164 MISSOURI HISTORICAL REVIEW
LETTERS OF GEORGE CALEB BINGHAM TO
JAMES S. ROLLINS
EDITED BY C. B. ROLLINS
PART II
letters: October 3, 1853—august 10, 1856
Philadelphia Oct. 3, 1853
My dr Major
We have been near three weeks in the city of brotherly
love, but had not succeeded until yesterday in fixing ourselves
in comfortable quarters. The very long railroad ride, all
the way from Cincinatti, proved rather too much for Eliza
and Clara, and they were both attacked with chills the day
we reached Philadelphia, a free administration of Quinine,
however, put them right again in about a week.
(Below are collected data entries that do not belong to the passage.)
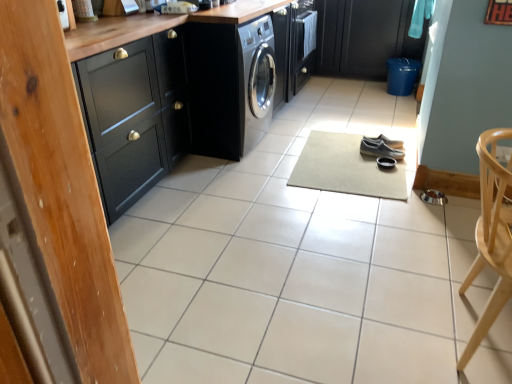 Question: Considering the relative sizes of dark grey canvas shoes at center, the second footwear when ordered from back to front, and black leather shoes at center, which is counted as the 2th footwear, starting from the front, in the image provided, is dark grey canvas shoes at center, the second footwear when ordered from back to front, bigger than black leather shoes at center, which is counted as the 2th footwear, starting from the front,?

Choices:
 (A) yes
 (B) no

Answer: (A)

Question: From a real-world perspective, is dark grey canvas shoes at center, the second footwear when ordered from back to front, beneath black leather shoes at center, marked as the 1th footwear in a back-to-front arrangement?

Choices:
 (A) no
 (B) yes

Answer: (B)

Question: Considering the relative sizes of dark grey canvas shoes at center, the first footwear positioned from the front, and black leather shoes at center, marked as the 1th footwear in a back-to-front arrangement, in the image provided, is dark grey canvas shoes at center, the first footwear positioned from the front, wider than black leather shoes at center, marked as the 1th footwear in a back-to-front arrangement,?

Choices:
 (A) no
 (B) yes

Answer: (A)

Question: Can you confirm if dark grey canvas shoes at center, the first footwear positioned from the front, is positioned to the left of black leather shoes at center, which is counted as the 2th footwear, starting from the front?

Choices:
 (A) no
 (B) yes

Answer: (B)

Question: Considering the relative sizes of dark grey canvas shoes at center, the second footwear when ordered from back to front, and black leather shoes at center, marked as the 1th footwear in a back-to-front arrangement, in the image provided, is dark grey canvas shoes at center, the second footwear when ordered from back to front, thinner than black leather shoes at center, marked as the 1th footwear in a back-to-front arrangement,?

Choices:
 (A) no
 (B) yes

Answer: (B)

Question: Are dark grey canvas shoes at center, the first footwear positioned from the front, and black leather shoes at center, which is counted as the 2th footwear, starting from the front, making contact?

Choices:
 (A) yes
 (B) no

Answer: (A)

Question: Considering the relative sizes of black matte cabinet at left, the 1th cabinetry when ordered from front to back, and beige carpet at center in the image provided, is black matte cabinet at left, the 1th cabinetry when ordered from front to back, bigger than beige carpet at center?

Choices:
 (A) no
 (B) yes

Answer: (B)

Question: Is the position of black matte cabinet at left, which ranks as the 2th cabinetry in top-to-bottom order, less distant than that of beige carpet at center?

Choices:
 (A) no
 (B) yes

Answer: (B)

Question: From a real-world perspective, is black matte cabinet at left, which ranks as the 2th cabinetry in top-to-bottom order, on beige carpet at center?

Choices:
 (A) no
 (B) yes

Answer: (B)

Question: Considering the relative sizes of black matte cabinet at left, which appears as the 1th cabinetry when viewed from the left, and beige carpet at center in the image provided, is black matte cabinet at left, which appears as the 1th cabinetry when viewed from the left, taller than beige carpet at center?

Choices:
 (A) no
 (B) yes

Answer: (B)

Question: Does black matte cabinet at left, which appears as the 1th cabinetry when viewed from the left, come behind beige carpet at center?

Choices:
 (A) yes
 (B) no

Answer: (B)

Question: Is beige carpet at center completely or partially inside black matte cabinet at left, which is the first cabinetry in bottom-to-top order?

Choices:
 (A) yes
 (B) no

Answer: (B)

Question: Is satin black washing machine at center further to camera compared to black leather shoes at center, which is counted as the 2th footwear, starting from the front?

Choices:
 (A) no
 (B) yes

Answer: (A) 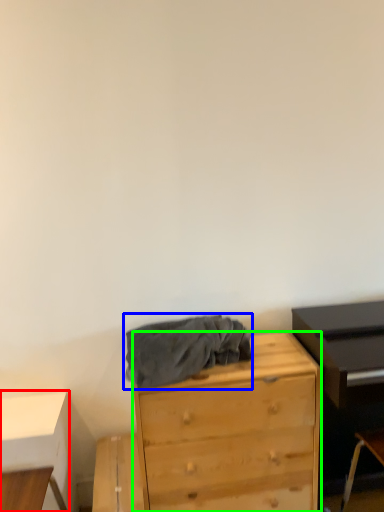 Question: Considering the real-world distances, which object is farthest from table (highlighted by a red box)? clothing (highlighted by a blue box) or chest of drawers (highlighted by a green box)?

Choices:
 (A) clothing
 (B) chest of drawers

Answer: (B) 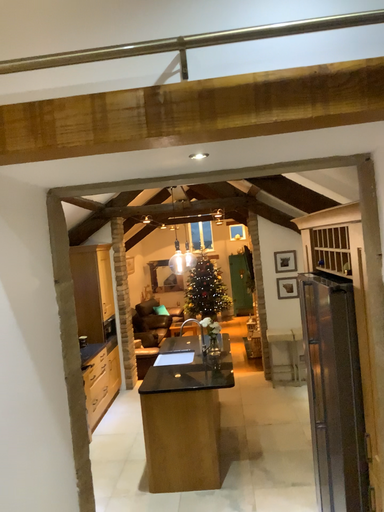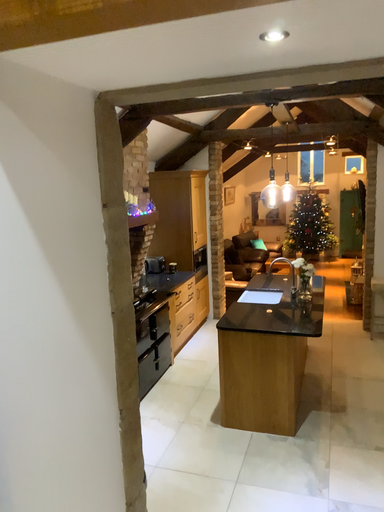 Question: Which way did the camera rotate in the video?

Choices:
 (A) rotated upward
 (B) rotated downward

Answer: (B) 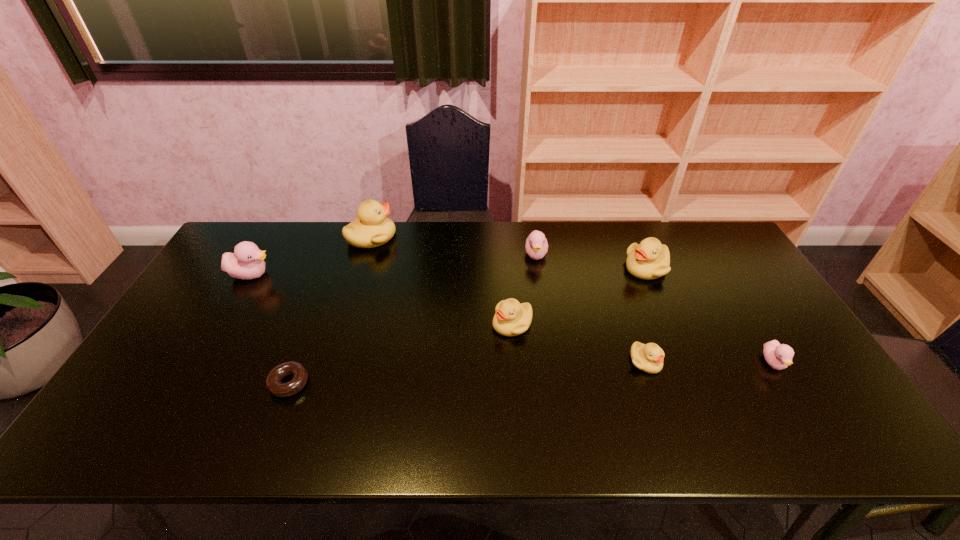 You are a GUI agent. You are given a task and a screenshot of the screen. Output one action in this format:
    pyautogui.click(x=<x>, y=<y>)
    Task: Click on the vacant area situated on the front-facing side of the third nearest duckling
    The width and height of the screenshot is (960, 540).
    Given the screenshot: What is the action you would take?
    pyautogui.click(x=379, y=324)

In order to click on vacant region located 0.340m on the front-facing side of the third nearest duckling in this screenshot , I will do `click(372, 324)`.

I want to click on vacant region located on the front-facing side of the third nearest duckling, so click(x=415, y=324).

Where is `free space located on the front-facing side of the nearest pink duckling`? Image resolution: width=960 pixels, height=540 pixels. free space located on the front-facing side of the nearest pink duckling is located at coordinates (811, 424).

Locate an element on the screen. Image resolution: width=960 pixels, height=540 pixels. vacant space situated on the front-facing side of the nearest yellow duckling is located at coordinates point(665,418).

In order to click on free spot located on the right of the shortest object in this screenshot , I will do `click(369, 383)`.

Locate an element on the screen. Image resolution: width=960 pixels, height=540 pixels. object that is positioned at the left edge is located at coordinates (247, 262).

Where is `object that is positioned at the right edge`? The image size is (960, 540). object that is positioned at the right edge is located at coordinates (779, 356).

Where is `object situated at the far left corner`? The height and width of the screenshot is (540, 960). object situated at the far left corner is located at coordinates (247, 262).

The County Election appears to me to be progressing
rather slowly, though Mr Sartain assures me that it will
be completed by the 20th December, which is the time specified
in the contract.
He appears to be taking a great deal of care in the execution of the work, making the line greatly preponderate
over the Mezzotint. This line process is very slow and
tedious, but it marks the picture so deeply into the plate,
that allmost any number of impressions can be taken from
it. Mr Sartain tells me that the plate of the County Election, in the manner he is completing it, will make 18 or
20,000 good prints.
I visited New York a few days since. The Crystal
Pallace appears to have attracted thither a great many
strangers. Having but little time, I passed hurriedly through
the exhibition. I saw a few good pictures and several fine
productions of the chisel. I called upon the two houses
which are engaged most extensively in the picture trade,
Goupil & Co. and Williams & Stevens. Goupil1 expressed
^dolphe Goupil (1806-1893), the founder of the famous French art firm
of Goupil et Cie, now Manzi, Joyant et Cie. {New International Encyclopaedia,
Vol. X, p. 190.)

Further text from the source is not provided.